The Cabs/Cops one has been particularly effective with my uncle. The boards are doing exactly what they were intended to do... differentiate the 2 big parties and set the agenda.
The billboards also coincided with Labour's sink in the polls and National's rise. A conicidence?

What this shows again though is that Wellington is in it's own autistic bubble world. Not only do we see politics as more interesting that anyone else but we fail to understand what is happening in the rest of the country. (Me too!)

I had a friend who had Utopian visions of MPs being made to spend at least 10 months each year out of Wellington as part of a broader vision he called the 'Morris Minor society'. I think he got it wrong: it's everyone else that needs to spend time out in the provinces. There should be a Mao Zedong type programme where Wellington people are made to go and work in the regions slaving away in retail stores on Saturdays for 10 months of the year. Though you can hardly exempt MPs.

Saturday, July 09, 2005

The date of the election

Because we don't know the date of the election we know when it will be. That is - as it hasn't been called yet; it can only be late September.

The question is whether taking the term to the very end has been a good or a bad tactic. There was some talk that it should have been called in January around the time of the John Tamihere kamikazi run into his own career. Force him to go and then call an election. Labour may well have romped home then.

Since then it's got worse. The issue is - was not calling it for August a good idea? As usual there are two views
1) Waiting is better because- National and NZ First support will peakand level giving Labour time to pick up.
2) Waiting is silly because it has allowed National to build and set the agenda. Oh and perhaps Labour is in free fall in the polls and rather than National peaking and levelling Labour will just haemorrhage support.
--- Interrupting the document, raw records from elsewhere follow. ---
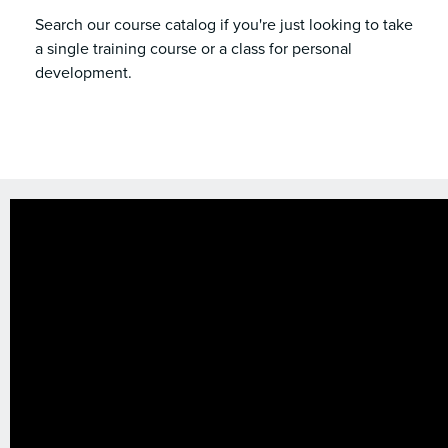
Search our course catalog if you're just looking to take
a single training course or a class for personal
development.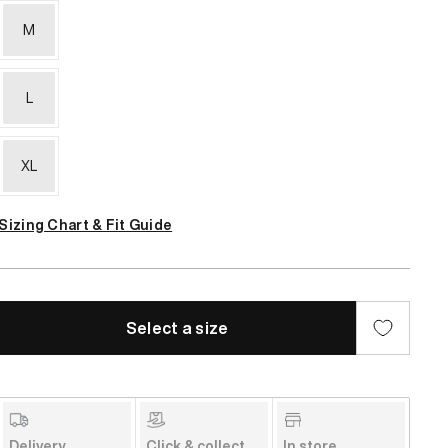
M
L
XL
Sizing Chart & Fit Guide
Select a size
Delivery
Click & collect
In store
Personally I think the smart National neo-con billboards and the budget were the turning point waiting to happen, after Labour destroyed the electoral support base it established in 02 bit by bit. National's billboards, the budget, the Benson-Pope situation were catalytic rather than causative of the switch.

Still it does show that despite being a sensible and cohesive government it's not the big wounds that can drag you down but a lot of paper cuts.

Friday, July 08, 2005

MMP has failed - Politics and the new era

MMP has failed.

Okay, I voted for MMP. It was a rush of blood to the head in an effort to do what parliament (well Labour in the 80s) had been doing to the rest of us, that is restructure them. Like all liberals I qualified my support, 'well it does make parties stronger, but it's still going to give more control to voters than we have now'. You know liberal bollocks stuff.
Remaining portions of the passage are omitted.